TERRA DE NINGUÉM - CRÍTICA
Drama na guerra da Bósnia traz curioso senso de humor
CHRISTIAN PETERMANN
crítico do Guia da Folha
Um filão cinematográfico foi criado com a intensa reformulação geográfica verificada no globo desde o final dos anos 80: o dos dramas (muitas vezes neo-realistas) de países renascidos das cinzas, por antes terem integrado a ex-União Soviética ou por estarem engatinhando na Sétima Arte na tentativa de mostrar ao mundo facetas não exibidas em telejornais.
São expoentes deste grupo filmes como o macedônio "Antes da Chuva", de Milko Manchevski, e o afegão "Osama", de Siddiq Barmak, assim como este bósnio-esloveno "Terra de Ninguém", escrito e dirigido pelo estreante Danis Tanovic, que também assina e produz a boa trilha sonora.
O sangrento conflito entre bósnios e sérvios é sintetizado de forma quase teatral neste drama salpicado por curioso senso de humor: tendo como cenário quase único uma trincheira no limite entre os territórios inimigos, um bósnio e um sérvio vêem-se forçados à convivência conflituosa, com intercalados focos de poder; a eles se junta um outro bósnio, imobilizado ao se posicionar sobre uma mina.
Neste circo de absurdos, Tanovic ainda introduz a Europa "civilizada", representada, entre outros, pela repórter da TV inglesa Jane Livingstone (a saudosa Katrin Cartlidge) e pelo sargento francês Marchand (Georges Siatidis).
Os oponentes se espezinham em tempo integral, o que rende pequenas pérolas de diálogo.
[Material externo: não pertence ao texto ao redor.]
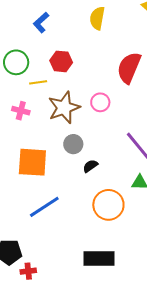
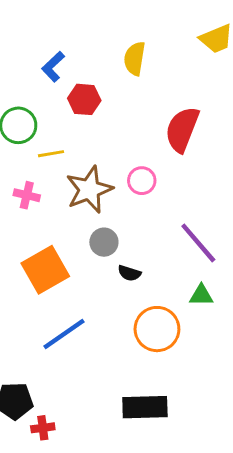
red hexagon: (61, 61) -> (84, 99), moved
orange square: (32, 162) -> (45, 270), turned -32
black semicircle: (90, 166) -> (129, 273), turned -126

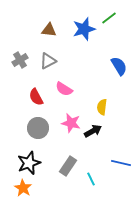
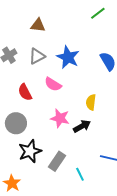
blue star: (84, 29) -> (68, 57), moved, turned -30
gray circle: (38, 128) -> (16, 123), moved
black star: (29, 163) -> (30, 151), moved

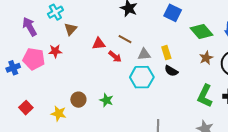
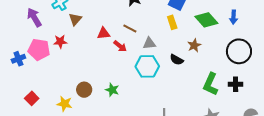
yellow rectangle: (166, 53) -> (172, 22), moved
brown star: (206, 58) -> (194, 45), moved

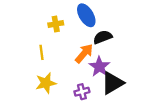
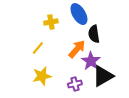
black semicircle: (103, 37) -> (94, 34), turned -78
yellow line: (42, 52) -> (38, 48), turned 48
Tanovic é um ótimo observador do ser humano e denota sua crítica em relação a ele através da acidez do texto. Seu roteiro, não à toa, foi premiado em Cannes e pelo European Film Award. "Terra de Ninguém", aliás, por sua importância histórica e sua bem-sucedida concepção artística, foi um dos filmes mais premiados de 2001, em inúmeros festivais e com troféus como o Oscar, o Globo de Ouro e o César, além do prêmio de público na Mostra BR de Cinema.
É o reconhecimento, em todas as frentes, de um dos mais relevantes manifestos geopolíticos que o cinema gerou nos últimos anos.